I've pulled the above example out of the original posting as a good
example of what Jon wants to do.  If the 'others' are user-definable,
then why not let the users define them?  Why should they be part of the
Unix filesystem?

Don't mess with my Unix to support archaic languages/formats!!
-- 

The MAD Programmer -- 919-228-3313 (Cornet 291)
alias: Curtis Jackson	...![ ihnp4 ulysses cbosgd mgnetp ]!burl!rcj
			...![ ihnp4 cbosgd akgua masscomp ]!clyde!rcj

john@genrad.UUCP (John P. Nelson) (07/26/85)

>> Some of us at Digital think we have found a basic problem with the  UNIX
>> file  system  for FORTRAN.  The problem is that there is no place to put
>> various kinds of information about  the  contents  of  the  file.   More
>> specifically:

>                                         There is really no reasonable
>way to put this into the filesysem itself without a lot of re-writing,
>and I doubt many people think it is worth the trouble. The fact is that
>fortran is a dying language, and it would be silly to make unix more
>friendly to fortran at the expense of more trouble for people who use
>modern languages.
>
>	Wayne

Well, this attitude is a bit extreme, but I really don't see why any of
this is necessary.  Why not have the fortran format file have a header
describing the data contained within, and have the header started by a
four byte magic number.  Magic numbers are used now to indicate that a
file is a binary executable, why not have a new magic number that describes
the file as a fortran file?

The argument that most (non-fortran) programs do not need the proposed
extra filesystem information applies to information stored in a header as
well.  This would put the extra burden of responsibility on the fortran
library, which would have to recognize ordinary files, and parse them
differently than from "funny" files.  This same extra step would have to
take place anyway, except that the information would come from the
filesystem, instead of from the file header.

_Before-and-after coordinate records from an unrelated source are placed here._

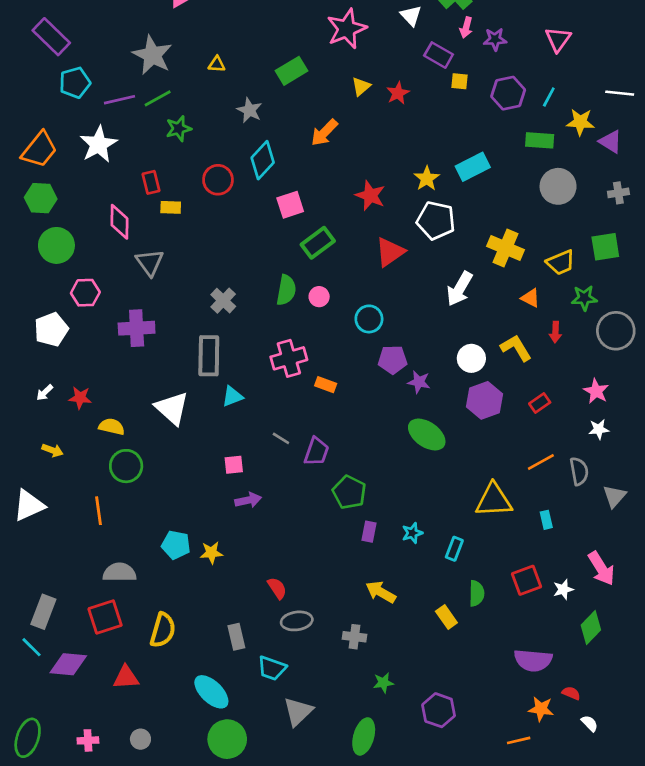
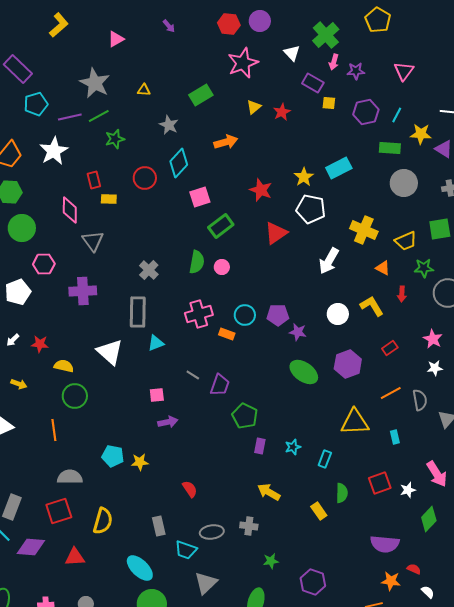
orange arrow: (324, 133) -> (226, 142), turned -150
cyan circle: (369, 319) -> (245, 315), moved
purple hexagon: (484, 400) -> (348, 364), moved
gray ellipse: (297, 621) -> (212, 532), moved

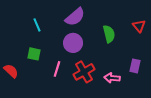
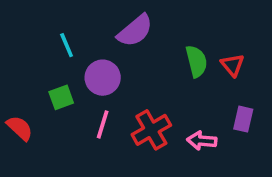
red triangle: (139, 26) -> (232, 65), moved
purple circle: (73, 43) -> (103, 78), moved
green square: (34, 54) -> (61, 97), turned -32

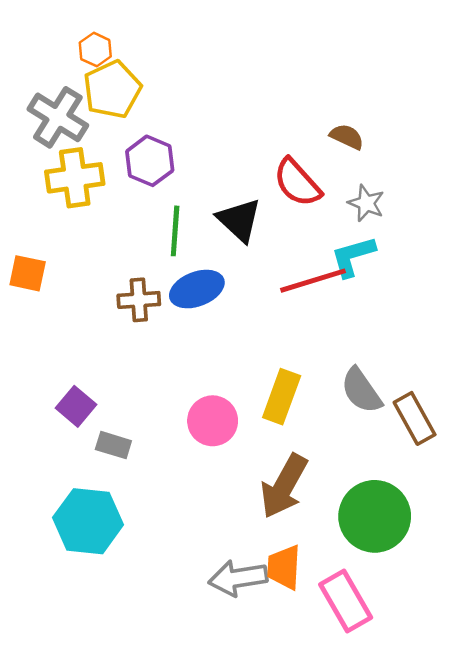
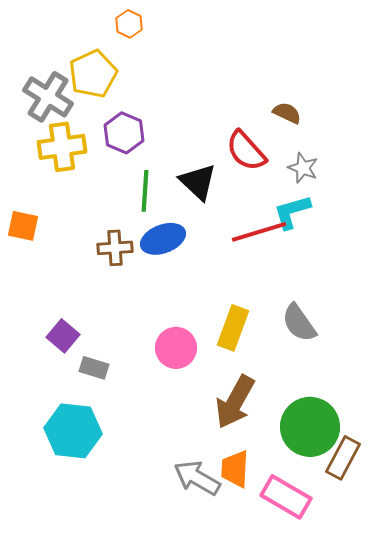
orange hexagon: (95, 50) -> (129, 24), moved
brown rectangle: (415, 418) -> (343, 458), moved, turned 57
gray arrow: (238, 578) -> (197, 478), turned 39
pink rectangle: (346, 601) -> (286, 497), turned -30

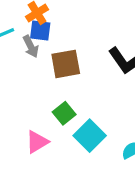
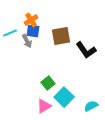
brown square: (66, 64) -> (61, 36), moved
pink triangle: (37, 142) -> (44, 106), moved

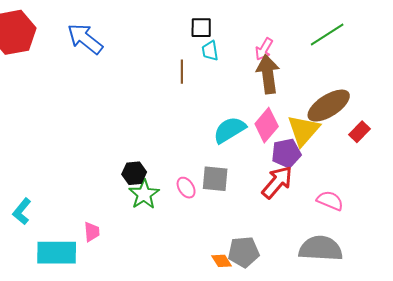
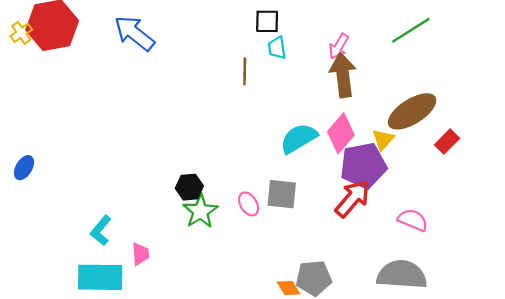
yellow triangle: (303, 130) -> (383, 140), size x0.6
purple pentagon: (286, 153) -> (363, 166), size x1.4
cyan L-shape: (22, 211) -> (101, 230), moved

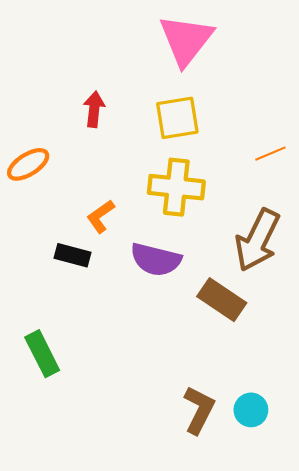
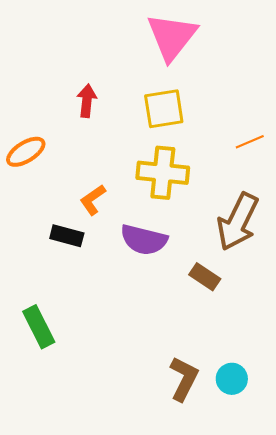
brown rectangle: (222, 300) -> (205, 277), size x0.7

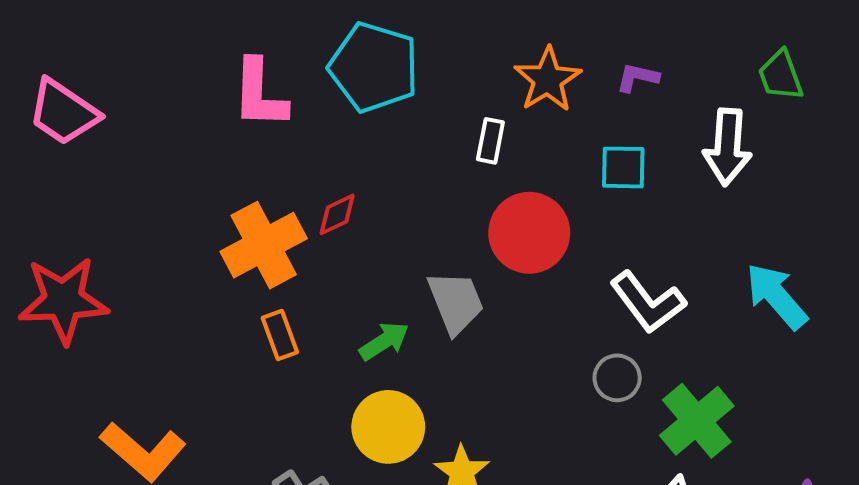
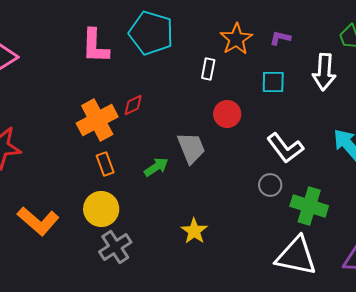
red circle: (529, 233) -> (227, 114), size x0.7
green cross: (697, 421) -> (309, 206), turned -33
yellow circle: (388, 427) -> (101, 209), moved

What advantage is there to having this information be "out-of-band" (i.e. not
part of the file itself)?

John P. Nelson (decvax!genrad!john)

gwyn@brl-tgr.ARPA (Doug Gwyn <gwyn>) (07/27/85)

One does not fix Fortran- or DEC- created problems with files
by trying to force UNIX to adopt the same mistakes.

If you have to maintain "attribute" information in a file,
how about storing it as the first yay many bytes of the file
contents, to avoid breaking commands like "cp" which are done
right on UNIX and wrong on DEC systems.  You're going to need
special-purpose utilities to decode this "attribute"
information anyhow, so please limit the damage to just those
utilities.

Suggested reading:  The Bell System Technical Journal, Vol. 57,
No. 6, Part 2 (July/August 1978), pp. 1947-1969, "UNIX Time-
Sharing System:  A Retrospective" by D. M. Ritchie.

avolio@decuac.UUCP (Frederick M. Avolio) (07/27/85)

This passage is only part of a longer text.